16 November 2005

Stealing Fire from Prometheus

At A Photon in the Darkness, Prometheus has posted on legal, ethical, and practical issues arising from the decision of the Kansas State Board of Education to redefine “science” in a way that allows inclusion of supernatural influences (such as the hypothetical Intelligent Designer) in K-12 science classes. One section particularly caught my eye.

Another part of the ethical problem is the ethics of teachers lying to children. Even if the actual classroom teachers "believe" in "Intelligent Design", there are teachers or administrators somewhere in the system who know that it is a lie to tell children that "Intelligent Design" is in any way a scientific "theory", let alone one comparable in support or predictive power to evolution.

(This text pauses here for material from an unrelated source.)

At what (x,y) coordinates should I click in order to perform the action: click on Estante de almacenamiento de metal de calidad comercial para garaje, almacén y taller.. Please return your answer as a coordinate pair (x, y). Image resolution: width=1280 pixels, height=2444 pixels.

And lying to children isn't just an abstract issue of ethics. Once they find out that they've been lied to (and they will find out - ask any parent), children are not as forgiving as adults. Adults expect to be lied to; children still manage to be shocked and offended by it - that's one of the things that marks them as children. Once they find out that they've been lied to about "Intelligent Design", they will doubt everything else their teachers (and parents) have taught them. This is a process that currently occurs somewhere in the latter years of college (we hope) - do we really want to see this happening in secondary school?


I have made this argument myself, focusing on the fact that, when we teach concepts like evolution in such classes, we are implicitly saying that this is the explanation accepted by most scientists working in the field. Thus, “merely” teaching that there is a body of evidence that conflicts with standard evolutionary theory – as used to justify “teaching the controversy” – would be lying to the kids. Most (indeed, nearly all) scientists working in the field would not say that such a body of evidence exists.

This “mainstream” presumption is hardly unique to K-12 science. It holds in all courses – history, literature, etc. What is unique about the Kansas case, of course, is the decision to mandate that all science teachers must lie.